Information provided >>
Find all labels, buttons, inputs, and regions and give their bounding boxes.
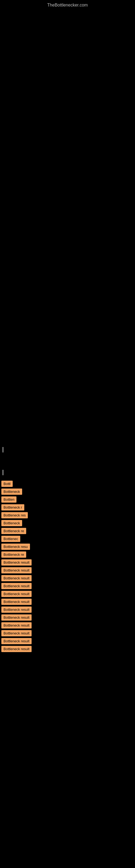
list-item[interactable]: Bottleneck result [1,591,134,597]
list-item[interactable]: Bottleneck re [1,528,134,534]
bottleneck-badge: Bottleneck [1,489,22,495]
items-container: Bottl Bottleneck Bottlen Bottleneck r Bo… [0,10,135,652]
list-item[interactable]: Bottleneck [1,489,134,495]
bottleneck-badge: Bottleneck result [1,646,32,652]
bottleneck-badge: Bottleneck result [1,599,32,605]
list-item[interactable]: Bottl [1,480,134,487]
list-item[interactable]: Bottleneck result [1,559,134,565]
bottleneck-badge: Bottleneck result [1,591,32,597]
bottleneck-badge: Bottleneck resu [1,544,30,550]
list-item[interactable]: Bottleneck result [1,614,134,621]
list-item[interactable]: Bottlenec [1,536,134,542]
list-item[interactable]: Bottleneck result [1,638,134,644]
bottleneck-badge: Bottlenec [1,536,20,542]
header: TheBottlenecker.com [0,0,135,10]
bottleneck-badge: Bottleneck result [1,567,32,574]
site-title: TheBottlenecker.com [0,0,135,10]
bottleneck-badge: Bottleneck result [1,638,32,644]
bottleneck-badge: Bottleneck [1,520,22,526]
bottleneck-badge: Bottleneck re [1,528,26,534]
list-item[interactable]: Bottleneck result [1,630,134,637]
page-wrapper: TheBottlenecker.com Bottl Bottleneck Bot… [0,0,135,652]
bottleneck-badge: Bottleneck res [1,512,28,518]
bottleneck-badge: Bottleneck result [1,559,32,565]
list-item[interactable]: Bottleneck [1,520,134,526]
list-item[interactable]: Bottleneck result [1,567,134,574]
bottleneck-badge: Bottleneck result [1,575,32,581]
bottleneck-badge: Bottleneck result [1,614,32,621]
list-item[interactable]: Bottleneck res [1,512,134,518]
bottleneck-badge: Bottleneck result [1,630,32,637]
list-item[interactable]: Bottleneck r [1,504,134,510]
bottleneck-badge: Bottl [1,480,13,487]
cursor-2 [3,470,3,475]
list-item[interactable]: Bottleneck result [1,599,134,605]
cursor-area-1 [0,444,135,456]
bottleneck-badge: Bottleneck result [1,607,32,613]
bottleneck-badge: Bottlen [1,496,16,503]
bottleneck-badge: Bottleneck result [1,583,32,589]
list-item[interactable]: Bottleneck result [1,622,134,628]
list-item[interactable]: Bottleneck resu [1,544,134,550]
list-item[interactable]: Bottleneck re [1,552,134,558]
bottleneck-badge: Bottleneck result [1,622,32,628]
cursor-1 [3,447,3,453]
bottleneck-badge: Bottleneck re [1,552,26,558]
list-item[interactable]: Bottleneck result [1,575,134,581]
list-item[interactable]: Bottleneck result [1,583,134,589]
bottleneck-badge: Bottleneck r [1,504,24,510]
cursor-area-2 [0,467,135,479]
list-item[interactable]: Bottleneck result [1,607,134,613]
list-item[interactable]: Bottleneck result [1,646,134,652]
list-item[interactable]: Bottlen [1,496,134,503]
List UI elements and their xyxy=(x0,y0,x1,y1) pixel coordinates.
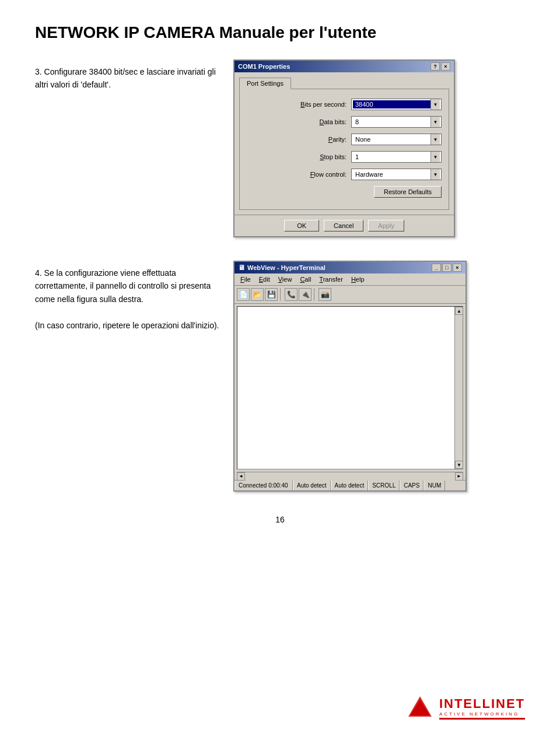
menu-edit[interactable]: Edit xyxy=(256,275,274,284)
tab-content: Bits per second: 38400 ▼ Data bits: 8 ▼ xyxy=(239,89,449,210)
step4-text1: 4. Se la configurazione viene effettuata… xyxy=(35,266,222,306)
port-settings-tab[interactable]: Port Settings xyxy=(239,78,291,89)
dialog-title: COM1 Properties xyxy=(238,63,290,70)
hyper-icon: 🖥 xyxy=(238,264,245,272)
hyper-titlebar: 🖥 WebView - HyperTerminal _ □ × xyxy=(235,262,466,273)
toolbar-disconnect-btn[interactable]: 🔌 xyxy=(299,288,312,301)
dialog-titlebar: COM1 Properties ? × xyxy=(235,61,454,72)
step4-content2: (In caso contrario, ripetere le operazio… xyxy=(35,319,222,332)
bits-per-second-arrow[interactable]: ▼ xyxy=(430,99,440,110)
logo-bar xyxy=(439,718,525,720)
data-bits-arrow[interactable]: ▼ xyxy=(430,117,440,127)
step3-number: 3. xyxy=(35,67,42,76)
section3: 3. Configurare 38400 bit/sec e lasciare … xyxy=(35,59,525,237)
dialog-help-btn[interactable]: ? xyxy=(430,62,440,71)
terminal-vscrollbar[interactable]: ▲ ▼ xyxy=(454,307,463,469)
stop-bits-value: 1 xyxy=(353,153,430,161)
menu-view[interactable]: View xyxy=(275,275,296,284)
hscroll-track[interactable] xyxy=(245,472,455,481)
parity-label: Parity: xyxy=(282,136,346,143)
flow-control-label: Flow control: xyxy=(282,171,346,178)
intellinet-logo: INTELLINET ACTIVE NETWORKING xyxy=(405,693,525,723)
step4-content1: Se la configurazione viene effettuata co… xyxy=(35,268,211,304)
data-bits-label: Data bits: xyxy=(282,118,346,125)
flow-control-row: Flow control: Hardware ▼ xyxy=(247,169,442,180)
com1-properties-dialog: COM1 Properties ? × Port Settings Bits p… xyxy=(233,59,455,237)
hyper-toolbar: 📄 📂 💾 📞 🔌 📸 xyxy=(235,286,466,304)
logo-main-text: INTELLINET xyxy=(439,696,525,711)
logo-sub-text: ACTIVE NETWORKING xyxy=(439,711,525,717)
restore-defaults-row: Restore Defaults xyxy=(247,186,442,198)
hyper-window-controls: _ □ × xyxy=(432,264,462,272)
stop-bits-label: Stop bits: xyxy=(282,153,346,160)
status-scroll: SCROLL xyxy=(368,481,400,490)
menu-help[interactable]: Help xyxy=(348,275,368,284)
parity-arrow[interactable]: ▼ xyxy=(430,134,440,145)
dialog-bottom-buttons: OK Cancel Apply xyxy=(235,215,454,236)
hyper-statusbar: Connected 0:00:40 Auto detect Auto detec… xyxy=(235,480,466,490)
cancel-button[interactable]: Cancel xyxy=(324,220,363,232)
step3-content: Configurare 38400 bit/sec e lasciare inv… xyxy=(35,67,216,89)
status-autodetect1: Auto detect xyxy=(293,481,331,490)
data-bits-value: 8 xyxy=(353,118,430,126)
scroll-up-arrow[interactable]: ▲ xyxy=(455,307,463,315)
hyper-menubar: File Edit View Call Transfer Help xyxy=(235,273,466,286)
toolbar-connect-btn[interactable]: 📞 xyxy=(285,288,298,301)
hyper-minimize-btn[interactable]: _ xyxy=(432,264,441,272)
hyper-close-btn[interactable]: × xyxy=(453,264,462,272)
menu-transfer[interactable]: Transfer xyxy=(316,275,346,284)
scroll-track[interactable] xyxy=(455,315,463,461)
page-title: NETWORK IP CAMERA Manuale per l'utente xyxy=(35,23,525,42)
bits-per-second-row: Bits per second: 38400 ▼ xyxy=(247,99,442,110)
hscroll-left-arrow[interactable]: ◄ xyxy=(237,472,245,481)
parity-row: Parity: None ▼ xyxy=(247,134,442,145)
toolbar-capture-btn[interactable]: 📸 xyxy=(318,288,331,301)
page-number: 16 xyxy=(35,515,525,524)
status-caps: CAPS xyxy=(400,481,424,490)
terminal-hscrollbar[interactable]: ◄ ► xyxy=(237,472,463,480)
toolbar-save-btn[interactable]: 💾 xyxy=(265,288,278,301)
data-bits-row: Data bits: 8 ▼ xyxy=(247,116,442,128)
section4-text: 4. Se la configurazione viene effettuata… xyxy=(35,261,222,332)
toolbar-new-btn[interactable]: 📄 xyxy=(237,288,250,301)
parity-select[interactable]: None ▼ xyxy=(351,134,442,145)
data-bits-select[interactable]: 8 ▼ xyxy=(351,116,442,128)
menu-file[interactable]: File xyxy=(237,275,254,284)
hyper-restore-btn[interactable]: □ xyxy=(442,264,452,272)
ok-button[interactable]: OK xyxy=(284,220,319,232)
flow-control-select[interactable]: Hardware ▼ xyxy=(351,169,442,180)
stop-bits-arrow[interactable]: ▼ xyxy=(430,152,440,162)
stop-bits-select[interactable]: 1 ▼ xyxy=(351,151,442,163)
apply-button[interactable]: Apply xyxy=(368,220,404,232)
dialog-content: Port Settings Bits per second: 38400 ▼ xyxy=(235,72,454,215)
parity-value: None xyxy=(353,135,430,143)
hscroll-right-arrow[interactable]: ► xyxy=(455,472,463,481)
hyperterminal-window: 🖥 WebView - HyperTerminal _ □ × File Edi… xyxy=(233,261,467,492)
step4-number: 4. xyxy=(35,268,42,278)
logo-graphic xyxy=(405,693,435,723)
scroll-down-arrow[interactable]: ▼ xyxy=(455,461,463,469)
section3-text: 3. Configurare 38400 bit/sec e lasciare … xyxy=(35,59,222,92)
dialog-controls: ? × xyxy=(430,62,450,71)
dialog-title-text: COM1 Properties xyxy=(238,63,290,70)
flow-control-value: Hardware xyxy=(353,170,430,178)
flow-control-arrow[interactable]: ▼ xyxy=(430,169,440,180)
restore-defaults-button[interactable]: Restore Defaults xyxy=(374,186,442,198)
toolbar-sep1 xyxy=(280,288,282,301)
toolbar-open-btn[interactable]: 📂 xyxy=(251,288,264,301)
terminal-display: ▲ ▼ xyxy=(237,306,463,469)
hyper-title-text: 🖥 WebView - HyperTerminal xyxy=(238,264,326,272)
toolbar-sep2 xyxy=(314,288,316,301)
status-num: NUM xyxy=(424,481,445,490)
hyper-title-label: WebView - HyperTerminal xyxy=(247,264,326,271)
dialog-close-btn[interactable]: × xyxy=(441,62,450,71)
status-connected: Connected 0:00:40 xyxy=(235,481,293,490)
status-autodetect2: Auto detect xyxy=(331,481,369,490)
bits-per-second-select[interactable]: 38400 ▼ xyxy=(351,99,442,110)
section4: 4. Se la configurazione viene effettuata… xyxy=(35,261,525,492)
stop-bits-row: Stop bits: 1 ▼ xyxy=(247,151,442,163)
bits-per-second-value: 38400 xyxy=(353,100,430,108)
svg-marker-1 xyxy=(410,699,430,716)
logo-text-area: INTELLINET ACTIVE NETWORKING xyxy=(439,696,525,720)
menu-call[interactable]: Call xyxy=(296,275,314,284)
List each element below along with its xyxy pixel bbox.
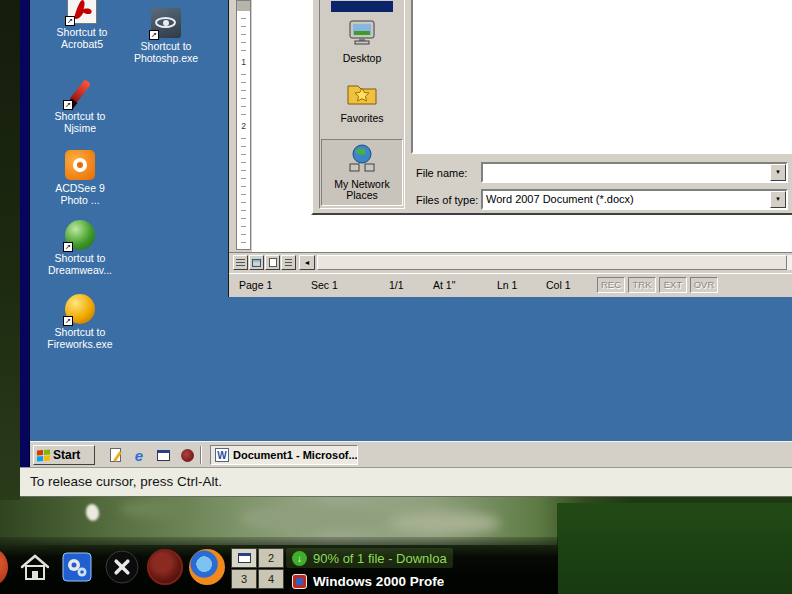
word-bottom-bar: ◄ xyxy=(229,252,792,273)
desktop-icon-njsime[interactable]: ↗ Shortcut to Njsime xyxy=(40,78,120,134)
web-layout-view-button[interactable] xyxy=(249,255,264,270)
file-name-input[interactable] xyxy=(484,165,769,180)
home-launcher[interactable] xyxy=(18,551,52,589)
workspace-3[interactable]: 3 xyxy=(231,569,257,589)
ruler-margin-area xyxy=(237,1,250,11)
quicklaunch-internet-explorer-icon[interactable]: e xyxy=(130,446,148,464)
fireworks-icon: ↗ xyxy=(65,294,95,324)
wallpaper-reflection xyxy=(120,500,190,518)
workspace-2[interactable]: 2 xyxy=(258,548,284,568)
desktop-places-icon xyxy=(347,19,377,51)
word-window: 1 2 xyxy=(228,0,792,297)
workspace-4[interactable]: 4 xyxy=(258,569,284,589)
firefox-launcher[interactable] xyxy=(189,549,225,585)
files-of-type-label: Files of type: xyxy=(416,194,478,206)
taskbar-button-label: Document1 - Microsof... xyxy=(233,449,358,461)
workspace-1[interactable] xyxy=(231,548,257,568)
places-item-selected-partial[interactable] xyxy=(331,1,393,12)
scroll-left-icon: ◄ xyxy=(304,259,311,266)
acdsee-icon xyxy=(65,150,95,180)
shortcut-arrow-icon: ↗ xyxy=(149,30,159,40)
shortcut-arrow-icon: ↗ xyxy=(65,16,75,26)
places-item-favorites[interactable]: Favorites xyxy=(321,79,403,124)
workspace-pager: 2 3 4 xyxy=(231,548,284,589)
media-launcher[interactable] xyxy=(147,549,183,585)
word-status-bar: Page 1 Sec 1 1/1 At 1" Ln 1 Col 1 REC TR… xyxy=(229,273,792,297)
status-trk-indicator[interactable]: TRK xyxy=(628,277,656,293)
file-name-label: File name: xyxy=(416,167,467,179)
crossed-tools-icon xyxy=(104,571,140,588)
normal-view-button[interactable] xyxy=(233,255,248,270)
chevron-down-icon: ▼ xyxy=(775,169,781,175)
vm-window-border xyxy=(20,0,30,467)
windows-logo-icon xyxy=(37,449,50,461)
wallpaper-reflection xyxy=(390,512,500,534)
status-section: Sec 1 xyxy=(311,279,338,291)
status-page-count: 1/1 xyxy=(389,279,404,291)
ie-e-icon: e xyxy=(135,447,143,464)
host-task-vm-window[interactable]: Windows 2000 Profe xyxy=(286,571,450,591)
normal-view-icon xyxy=(236,259,245,267)
save-as-dialog: Desktop Favorites xyxy=(311,0,792,215)
quicklaunch-media-icon[interactable] xyxy=(178,446,196,464)
files-of-type-select[interactable]: Word 2007 Document (*.docx) ▼ xyxy=(481,189,788,210)
admin-tools-launcher[interactable] xyxy=(104,549,140,589)
shortcut-arrow-icon: ↗ xyxy=(63,242,73,252)
desktop-icon-dreamweaver[interactable]: ↗ Shortcut to Dreamweav... xyxy=(40,220,120,276)
web-layout-icon xyxy=(252,259,261,267)
vertical-ruler[interactable]: 1 2 xyxy=(236,0,251,250)
word-icon: W xyxy=(215,448,229,462)
status-ext-indicator[interactable]: EXT xyxy=(659,277,687,293)
places-bar: Desktop Favorites xyxy=(319,0,405,209)
start-button-label: Start xyxy=(53,448,80,462)
acrobat-icon: ↗ xyxy=(67,0,97,24)
status-at: At 1" xyxy=(433,279,455,291)
desktop-icon-acrobat[interactable]: ↗ Shortcut to Acrobat5 xyxy=(42,0,122,50)
desktop-icon-fireworks[interactable]: ↗ Shortcut to Fireworks.exe xyxy=(40,294,120,350)
status-line: Ln 1 xyxy=(497,279,517,291)
horizontal-scrollbar[interactable] xyxy=(317,255,792,270)
settings-gears-icon xyxy=(61,569,93,586)
desktop-icon-label: Shortcut to Acrobat5 xyxy=(57,27,108,50)
file-list-box[interactable] xyxy=(411,0,792,154)
dreamweaver-icon: ↗ xyxy=(65,220,95,250)
desktop-icon-photoshop[interactable]: ↗ Shortcut to Photoshp.exe xyxy=(126,8,206,64)
vm-taskbar: Start e W Document1 - Microsof... xyxy=(30,441,792,467)
taskbar-button-document1[interactable]: W Document1 - Microsof... xyxy=(210,445,358,465)
status-page: Page 1 xyxy=(239,279,272,291)
wallpaper-dark-green-area xyxy=(557,503,792,594)
places-item-my-network-places[interactable]: My Network Places xyxy=(321,139,403,206)
control-center-launcher[interactable] xyxy=(61,551,93,587)
outline-view-button[interactable] xyxy=(281,255,296,270)
host-task-download[interactable]: ↓ 90% of 1 file - Downloa xyxy=(286,548,453,568)
desktop-icon-label: Shortcut to Njsime xyxy=(55,111,106,134)
file-name-dropdown-button[interactable]: ▼ xyxy=(770,164,786,181)
wallpaper-trees-edge xyxy=(0,0,20,500)
network-places-icon xyxy=(346,143,378,177)
download-icon: ↓ xyxy=(292,551,307,566)
scroll-left-button[interactable]: ◄ xyxy=(299,255,315,270)
wallpaper-reflection xyxy=(240,505,390,531)
windows-desktop[interactable]: ↗ Shortcut to Acrobat5 ↗ Shortcut to Pho… xyxy=(30,0,792,467)
places-item-label: Desktop xyxy=(343,53,382,64)
chevron-down-icon: ▼ xyxy=(775,196,781,202)
shortcut-arrow-icon: ↗ xyxy=(63,316,73,326)
status-ovr-indicator[interactable]: OVR xyxy=(690,277,718,293)
vm-status-message-text: To release cursor, press Ctrl-Alt. xyxy=(30,474,222,489)
workspace-window-thumbnail xyxy=(238,553,251,563)
places-item-desktop[interactable]: Desktop xyxy=(321,19,403,64)
taskbar-separator xyxy=(200,446,202,464)
start-button[interactable]: Start xyxy=(33,445,95,465)
files-of-type-value: Word 2007 Document (*.docx) xyxy=(486,193,768,206)
desktop-icon-acdsee[interactable]: ACDSee 9 Photo ... xyxy=(40,150,120,206)
shortcut-arrow-icon: ↗ xyxy=(63,100,73,110)
desktop-icon-label: Shortcut to Fireworks.exe xyxy=(47,327,112,350)
print-layout-view-button[interactable] xyxy=(265,255,280,270)
outline-view-icon xyxy=(285,259,292,267)
home-icon xyxy=(18,571,52,588)
scrollbar-thumb[interactable] xyxy=(317,255,787,270)
quicklaunch-document-icon[interactable] xyxy=(106,446,124,464)
files-of-type-dropdown-button[interactable]: ▼ xyxy=(770,191,786,208)
quicklaunch-window-icon[interactable] xyxy=(154,446,172,464)
status-rec-indicator[interactable]: REC xyxy=(597,277,625,293)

Task brief >>
Go through the data, and copy each line in which the word "Configurare" appears.

Task output >>
section3: 3. Configurare 38400 bit/sec e lasciare … xyxy=(35,59,525,237)
step3-content: Configurare 38400 bit/sec e lasciare inv… xyxy=(35,67,216,89)
section3-text: 3. Configurare 38400 bit/sec e lasciare … xyxy=(35,59,222,92)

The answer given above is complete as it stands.